One could imagine other areas into which the Commonwealth could move.
Some of the reaction has focused on the new capacity of the Commonwealth to take powers from the states. Yes, it gets some more power, since the majority of the court is indifferent to changes in old balances, so long as no one actually abolishes the states.
But the Commonwealth has been accruing power from the states since 1901 and that trend will continue with or without yesterday's decision. We are now more a single nation than a set of states and territories.
The Commonwealth has taken a role in education since 1940; its role and its aspirations increase each year, to open state dismay. Likewise in health. But now the Commonwealth has fresh power to do directly what previously it could do only by stealth, or by its control of the money.
But it is not only state and territory governments that can lose power. So can individuals. So, for that matter, can corporations.

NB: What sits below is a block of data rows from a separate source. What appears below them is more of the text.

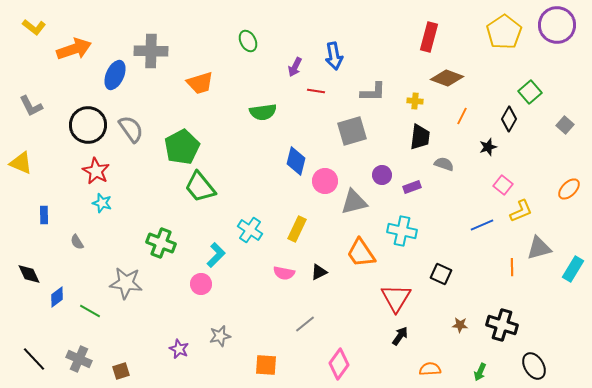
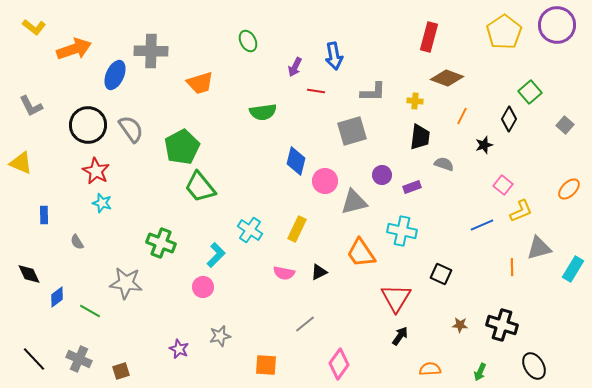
black star at (488, 147): moved 4 px left, 2 px up
pink circle at (201, 284): moved 2 px right, 3 px down
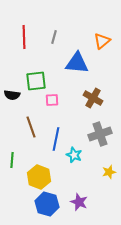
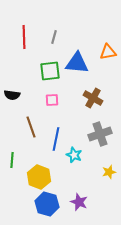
orange triangle: moved 6 px right, 11 px down; rotated 30 degrees clockwise
green square: moved 14 px right, 10 px up
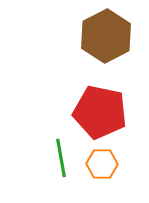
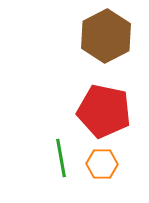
red pentagon: moved 4 px right, 1 px up
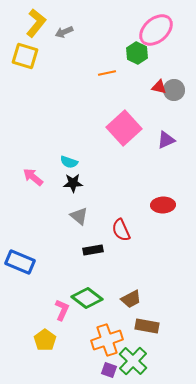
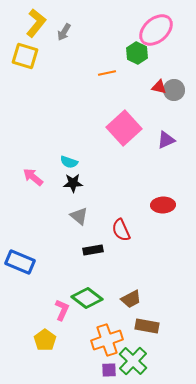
gray arrow: rotated 36 degrees counterclockwise
purple square: rotated 21 degrees counterclockwise
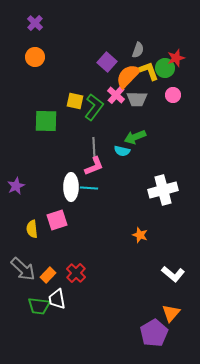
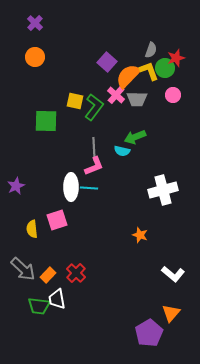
gray semicircle: moved 13 px right
purple pentagon: moved 5 px left
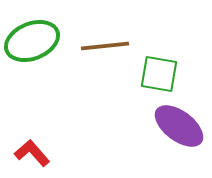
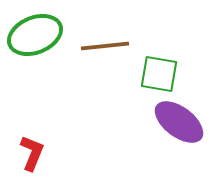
green ellipse: moved 3 px right, 6 px up
purple ellipse: moved 4 px up
red L-shape: rotated 63 degrees clockwise
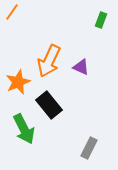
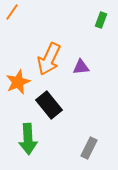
orange arrow: moved 2 px up
purple triangle: rotated 30 degrees counterclockwise
green arrow: moved 4 px right, 10 px down; rotated 24 degrees clockwise
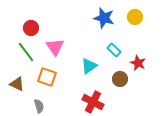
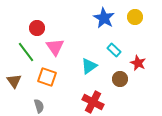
blue star: rotated 15 degrees clockwise
red circle: moved 6 px right
brown triangle: moved 3 px left, 3 px up; rotated 28 degrees clockwise
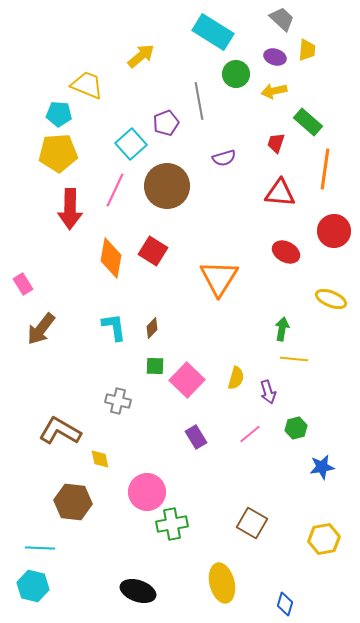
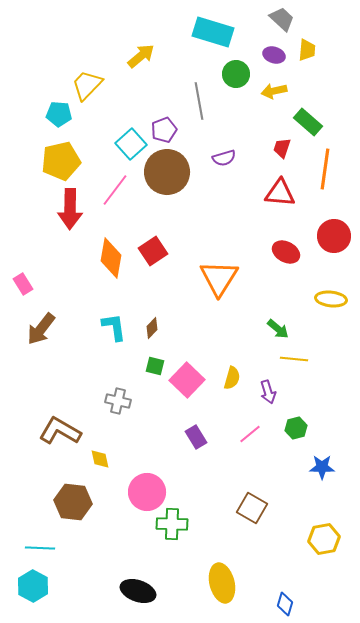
cyan rectangle at (213, 32): rotated 15 degrees counterclockwise
purple ellipse at (275, 57): moved 1 px left, 2 px up
yellow trapezoid at (87, 85): rotated 68 degrees counterclockwise
purple pentagon at (166, 123): moved 2 px left, 7 px down
red trapezoid at (276, 143): moved 6 px right, 5 px down
yellow pentagon at (58, 153): moved 3 px right, 8 px down; rotated 9 degrees counterclockwise
brown circle at (167, 186): moved 14 px up
pink line at (115, 190): rotated 12 degrees clockwise
red circle at (334, 231): moved 5 px down
red square at (153, 251): rotated 24 degrees clockwise
yellow ellipse at (331, 299): rotated 16 degrees counterclockwise
green arrow at (282, 329): moved 4 px left; rotated 120 degrees clockwise
green square at (155, 366): rotated 12 degrees clockwise
yellow semicircle at (236, 378): moved 4 px left
blue star at (322, 467): rotated 10 degrees clockwise
brown square at (252, 523): moved 15 px up
green cross at (172, 524): rotated 12 degrees clockwise
cyan hexagon at (33, 586): rotated 16 degrees clockwise
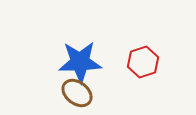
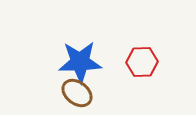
red hexagon: moved 1 px left; rotated 16 degrees clockwise
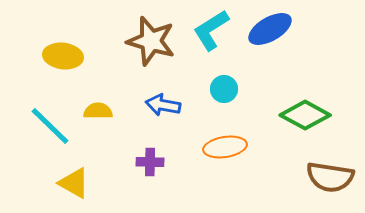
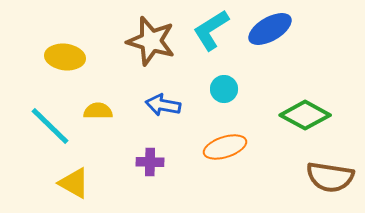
yellow ellipse: moved 2 px right, 1 px down
orange ellipse: rotated 9 degrees counterclockwise
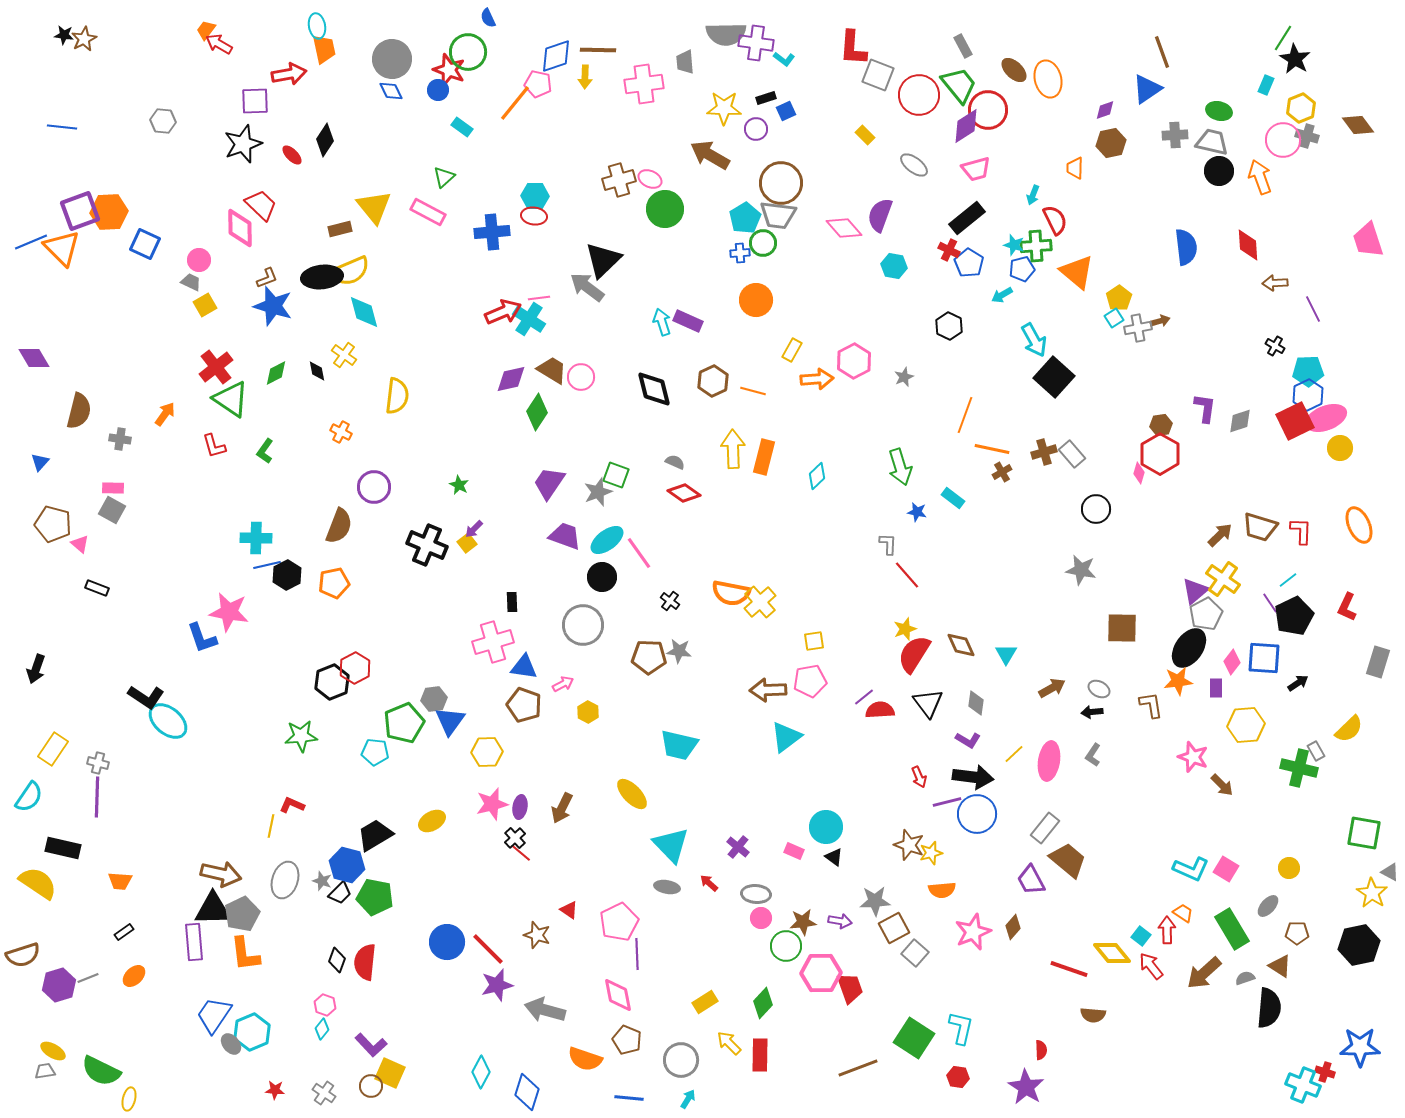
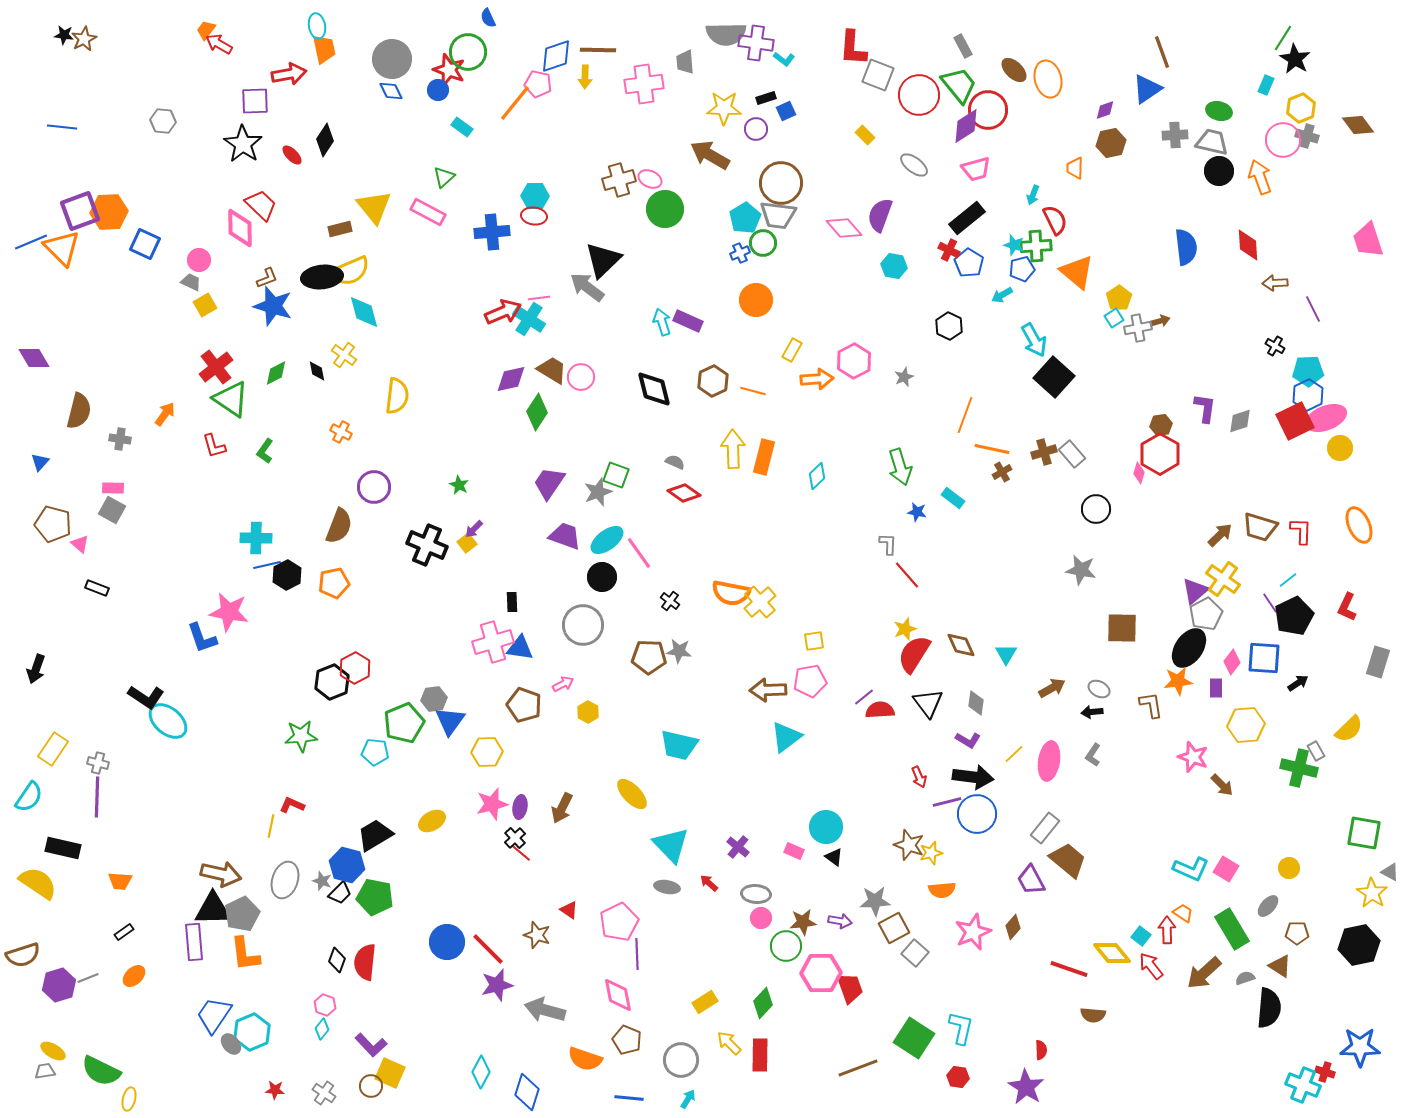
black star at (243, 144): rotated 18 degrees counterclockwise
blue cross at (740, 253): rotated 18 degrees counterclockwise
blue triangle at (524, 667): moved 4 px left, 19 px up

The inexorable trend of government, even after the conversion to market economics, has been towards expanded government power over all aspects of our lives. Without a Bill of Rights - a constitutional description of parts of our lives that government cannot enter, or a limitation, by the people, on what any branch of government can do - the High Court decision expands the scope for further interference with the individual.
John Howard will retort - rightly, in one sense - that his legislation, as opposed to the decision, does no such thing. His legislation passes power to the individual, not to government. Much of his economic legislation increases, rather than restricts, personal choice.
Yes, but the constitutional underpinnings of such legislation depend on the Government being accorded the power to decide what choices people can make and what they cannot. When you give politicians such power, you also give them the power to change their minds and pull the string back. It's now a matter of political, not constitutional, judgment.
Of course, a party that wanted to further restrict freedom would be taking political risks. It would be accused of being oppressive. Of being radical. Of breaching fundamental understandings about the division of power in the federal system. It might be accused of undermining the system.
The party most likely to take advantage is Labor. The irony is that it will have been John Howard, and a supposedly conservative High Court, that gave them the means to do so.
But then again, some might think the real irony is that Labor shows little idea of what it might want to do with the blank cheque it has just been given.
Who knows what Beazley yearns for, or dreams of?
While Labor is so clueless, of course, there's not much prospect of it being able to cash the cheque anyway.